Amsterdam’s is hosting the first exhibition of the artist’s lost archive, rediscovered in a bank vault in Sweden in 2018.
Ernest Cole, the country’s first black freelance photographer fled his native South Africa in 1966. He managed to take with him a secret selection of images documenting the frightening reality of apartheid—photos he knew could never be published in the county of his birth. He went to New York City, where Magnum Photos and Random House published his House of Bondage, exposing South Africa’s apartheid system to the world. The groundbreaking book became international news and helped fuel the anti-apartheid movement.
In 1968, Cole wrote in Ebony that “I knew that if an informer would learn what I was doing I would be reported and end up in jail. I knew that I could be killed merely for gathering that material for such a book and I knew that when I finished, I would have to leave my country in order to have the book published. And I knew that once the book was published, I could never go home again.”

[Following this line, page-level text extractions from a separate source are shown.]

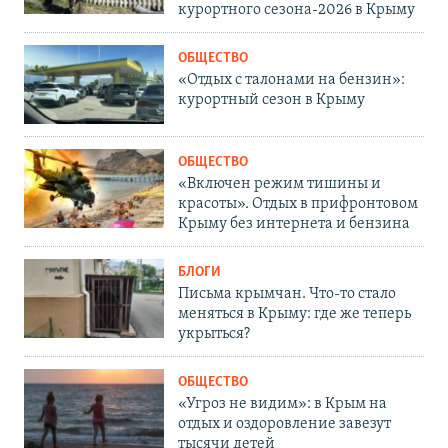
курортного сезона-2026 в Крыму
ОБЩЕСТВО
«Отдых с талонами на бензин»:
курортный сезон в Крыму
ОБЩЕСТВО
«Включен режим тишины и
красоты». Отдых в прифронтовом
Крыму без интернета и бензина
БЛОГИ
Письма крымчан. Что-то стало
меняться в Крыму: где же теперь
укрыться?
ОБЩЕСТВО
«Угроз не видим»: в Крым на
отдых и оздоровление завезут
тысячи детей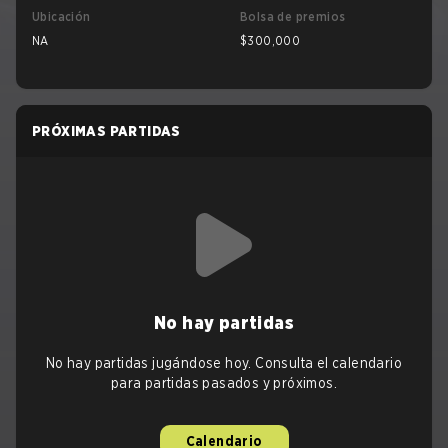
Ubicación
Bolsa de premios
NA
$300,000
PRÓXIMAS PARTIDAS
No hay partidas
No hay partidas jugándose hoy. Consulta el calendario
para partidas pasados y próximos.
Calendario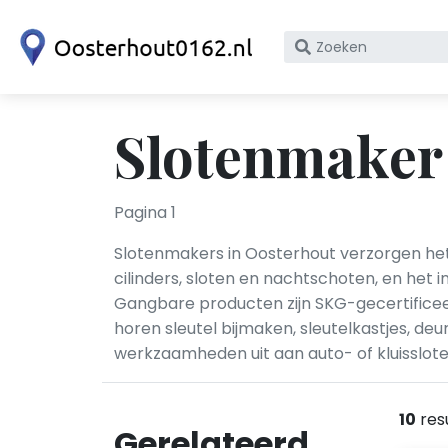
Zoek
op
bedrijfsnaam
of
Slotenmaker
KvK
nummer
Pagina 1
Slotenmakers in Oosterhout verzorgen het 
cilinders, sloten en nachtschoten, en het
Gangbare producten zijn SKG-gecertificeer
horen sleutel bijmaken, sleutelkastjes, d
werkzaamheden uit aan auto- of kluis­slot
10
res
Gerelateerd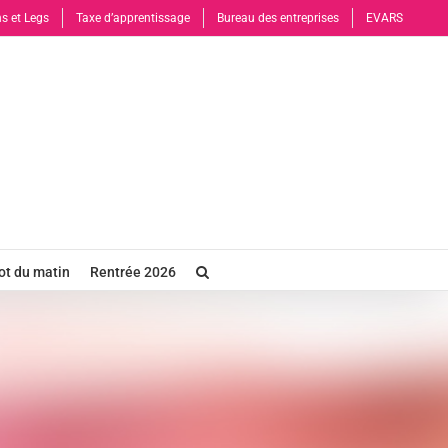
s et Legs
Taxe d’apprentissage
Bureau des entreprises
EVARS
t du matin
Rentrée 2026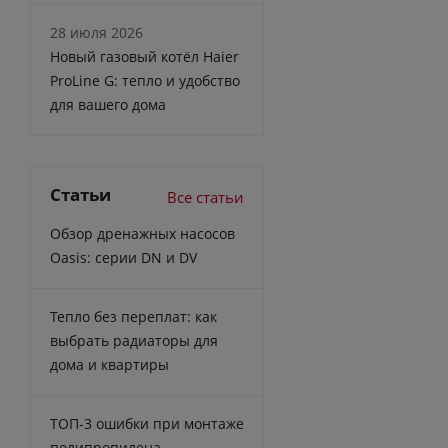
28 июля 2026
Новый газовый котёл Haier
ProLine G: тепло и удобство
для вашего дома
Статьи
Все статьи
Обзор дренажных насосов
Oasis: серии DN и DV
Тепло без переплат: как
выбрать радиаторы для
дома и квартиры
ТОП-3 ошибки при монтаже
полипропилена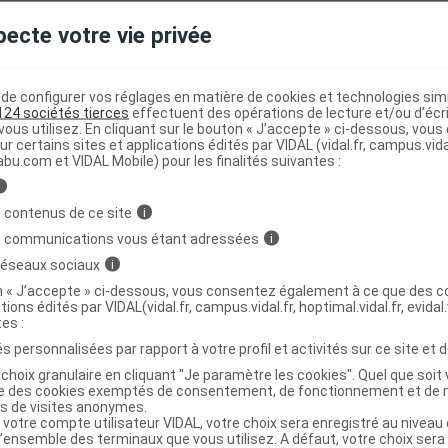
pecte votre vie privée
 S inj Fl/100ml
C
e configurer vos réglages en matière de cookies et technologies simil
124 sociétés tierces
effectuent des opérations de lecture et/ou d’écr
6727921
ous utilisez. En cliquant sur le bouton « J’accepte » ci-dessous, vou
4007221025337
ur certains sites et applications édités par VIDAL (vidal.fr, campus.vidal.
abu.com et VIDAL Mobile) pour les finalités suivantes :
04007221025337
r
Elanco
i
NR
 contenus de ce site
i
s communications vous étant adressées
i
 réseaux sociaux
i
on « J’accepte » ci-dessous, vous consentez également à ce que des co
tions édités par VIDAL(vidal.fr, campus.vidal.fr, hoptimal.vidal.fr, evidal.
 S inj Fl/250ml
C
tes :
s personnalisées par rapport à votre profil et activités sur ce site et d
choix granulaire en cliquant "Je paramètre les cookies". Quel que soit 
6727938
ise des cookies exemptés de consentement, de fonctionnement et de 
es de visites anonymes.
4007221025344
 votre compte utilisateur VIDAL, votre choix sera enregistré au nivea
04007221025344
l’ensemble des terminaux que vous utilisez. A défaut, votre choix ser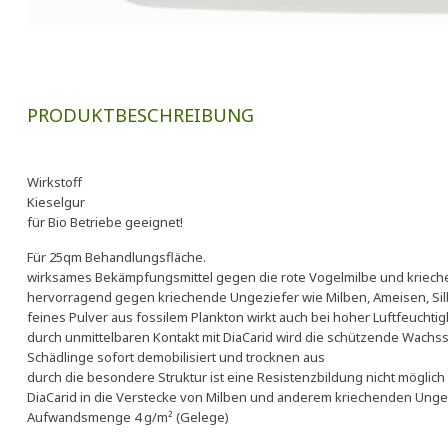
PRODUKTBESCHREIBUNG
Wirkstoff
Kieselgur
für Bio Betriebe geeignet!
Für 25qm Behandlungsfläche.
wirksames Bekämpfungsmittel gegen die rote Vogelmilbe und kriec
hervorragend gegen kriechende Ungeziefer wie Milben, Ameisen, Sil
feines Pulver aus fossilem Plankton wirkt auch bei hoher Luftfeuchtig
durch unmittelbaren Kontakt mit DiaCarid wird die schützende Wachss
Schädlinge sofort demobilisiert und trocknen aus
durch die besondere Struktur ist eine Resistenzbildung nicht möglich
DiaCarid in die Verstecke von Milben und anderem kriechenden Unge
Aufwandsmenge 4 g/m² (Gelege)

Sadly, Cole’s fame was short-lived. He gave up photography in the 1970s, and died destitute, at the young age of 49 years in 1990. His original negatives were believed to have been lost until a few years ago when his heirs found 60,000 negatives in a Stockholm bank vault. Now, the first exhibition featuring works from Cole’s rediscovered archive is on view at FOAM.
“Ernest Cole: House of Bondage” showcases the photographer’s pioneering work and the obstacles he overcame in order to capture the images of oppression.
Born in 1940, Cole started taking photographs at just eight years old. Authorities greatly restricted the movement of Black people, but Cole was able to change his registration to the slightly less constrained category of “Coloured.” This relative freedom of movement enabled him to photograph scenes of South African life under apartheid in the ’60s. His images showcased the gruelling manual labour conditions in the mines, domestic servants working for white families, their living quarters furnished with milk crates and newspaper carpeting, and packed segregated trains with passengers clinging precariously to the outside of the cars in order to travel during rush hour.
When Cole finally published “House of Bondage” in 1967, the images shocked the world—as the artist knew they would.